Briseurs de tabous
À l’instar de Nour-Eddine Lakhmari, dont le film Casanegra sort en France, de nouveaux réalisateurs, désinhibés, rencontrent le succès au Maroc.
Le 21 octobre, le public français aura enfin la chance de découvrir dans ses salles obscures le film événement de l’année 2008 au Maroc, Casanegra, de Nour-Eddine Lakhmari. Avec plus de 300 000 spectateurs, ce film a battu tous les records et attiré un public de tous âges et de toutes classes sociales, fait rare dans le royaume.
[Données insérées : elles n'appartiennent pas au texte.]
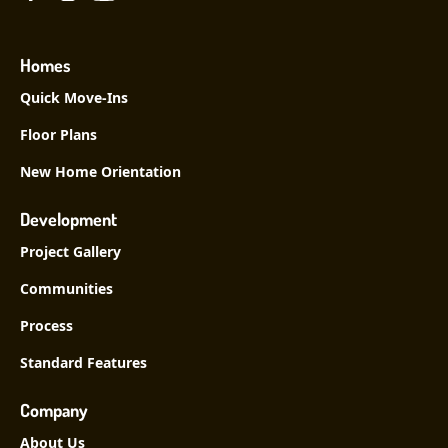
Homes
Quick Move-Ins
Floor Plans
New Home Orientation
Development
Project Gallery
Communities
Process
Standard Features
Company
About Us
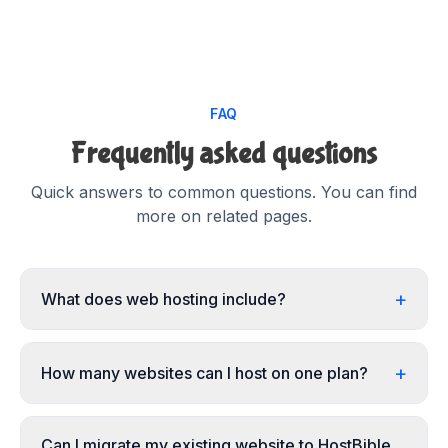
FAQ
Frequently asked questions
Quick answers to common questions. You can find
more on related pages.
+
What does web hosting include?
+
How many websites can I host on one plan?
Can I migrate my existing website to HostBible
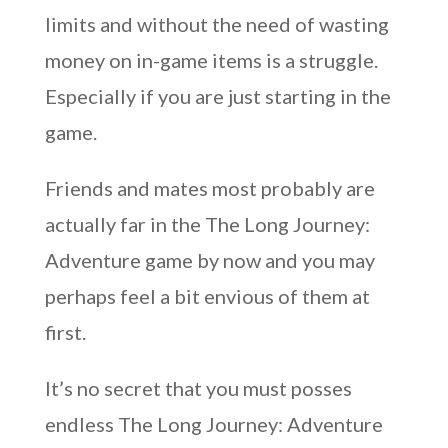
limits and without the need of wasting
money on in-game items is a struggle.
Especially if you are just starting in the
game.
Friends and mates most probably are
actually far in the The Long Journey:
Adventure game by now and you may
perhaps feel a bit envious of them at
first.
It’s no secret that you must posses
endless The Long Journey: Adventure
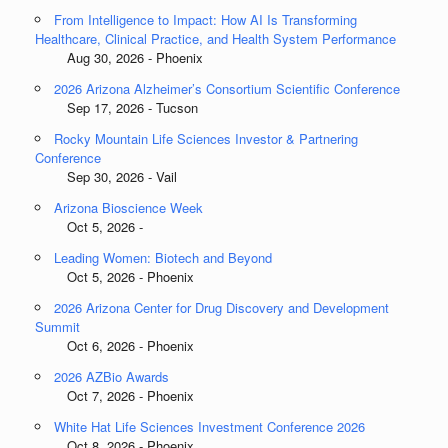
From Intelligence to Impact: How AI Is Transforming
Healthcare, Clinical Practice, and Health System Performance
Aug 30, 2026 - Phoenix
2026 Arizona Alzheimer’s Consortium Scientific Conference
Sep 17, 2026 - Tucson
Rocky Mountain Life Sciences Investor & Partnering
Conference
Sep 30, 2026 - Vail
Arizona Bioscience Week
Oct 5, 2026 -
Leading Women: Biotech and Beyond
Oct 5, 2026 - Phoenix
2026 Arizona Center for Drug Discovery and Development
Summit
Oct 6, 2026 - Phoenix
2026 AZBio Awards
Oct 7, 2026 - Phoenix
White Hat Life Sciences Investment Conference 2026
Oct 8, 2026 - Phoenix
Encensé par les médias, récompensé lors du festival de Dubaï, le film, qui a coûté plus de 13 millions de dirhams (1,15 million d’euros), est même pressenti pour représenter le Maroc aux oscars 2010.
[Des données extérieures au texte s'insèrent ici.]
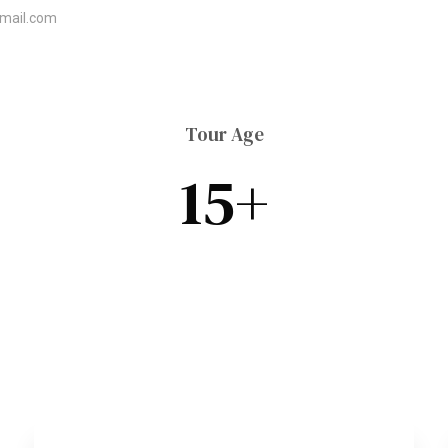
mail.com
Morocco Tours
Contact Us
Top Vacation 
Tour Age
15+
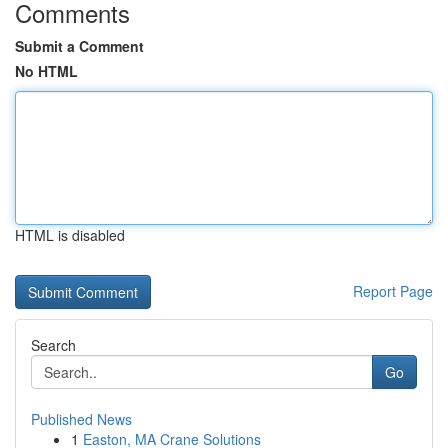
Comments
Submit a Comment
No HTML
HTML is disabled
Report Page
Search
Go
Published News
1
Easton, MA Crane Solutions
Le cinéma marocain n’en est pas à son premier succès. En 2006, Marock de Leïla Marrakchi (127 000 entrées), puis, en 2007, Les Anges de Satan d’Ahmed Boulane se sont classés en tête du box-office national. Entourés d’un parfum de scandale, ces films sont l’œuvre d’une nouvelle génération de réalisateurs, plus désinhibés et plus modernes que leurs prédécesseurs, ce qui leur vaut la réputation de « briseurs de tabous ».
PHÉNOMÈNE DE SOCIÉTÉ
C’est d’ailleurs le tabou suprême, celui de la religion, qu’abordait la réalisatrice de Marock, en racontant l’histoire d’amour entre une jeune musulmane et un juif des quartiers chics de Casablanca. Ahmed Boulane s’est, quant à lui, inspiré d’une histoire vraie, celle d’un groupe de rock arrêté pour satanisme après avoir critiqué l’arbitraire policier et le puritanisme de la société marocaine. Pour l’hebdomadaire Tel Quel, Casanegra est lui aussi en passe de devenir un phénomène de société. Au travers d’une histoire d’amitié entre Karim et Adil, deux jeunes chômeurs qui errent dans les rues de Casa à la recherche d’argent pour quitter le pays, Nour-Eddine Lakhmari met brillamment en scène les bas-fonds de la métropole économique du Maroc. Le réalisme du film, les scènes très crues de sexe, de violence ou d’ivresse ont fait dire à Abdellah Benkirane, chef du Parti de la justice et du développement, que le film était un appel à « la débauche et à la sionisation [sic] ».
Si le cinéma marocain commence à concurrencer les productions égyptiennes et indiennes, très prisées du public, c’est parce qu’il parle du quotidien et aborde les problèmes de société. « Mon film est un miroir de la société marocaine, répète Nour-Eddine Lakhmari. Je montre le Maroc tel qu’il est, non tel qu’on veut nous faire croire qu’il est. » Ces dernières années, les réalisateurs marocains ont repris à leur compte la loi de la proximité, qui veut que le public s’intéresse d’abord à ce qui est proche de lui. Et ça marche puisque, en 2008, le film Les Jardins de Samira, de Latif Lahlou, qui parle d’impuissance sexuelle et d’adultère, a réalisé un meilleur nombre d’entrées que le dernier opus d’Indiana Jones.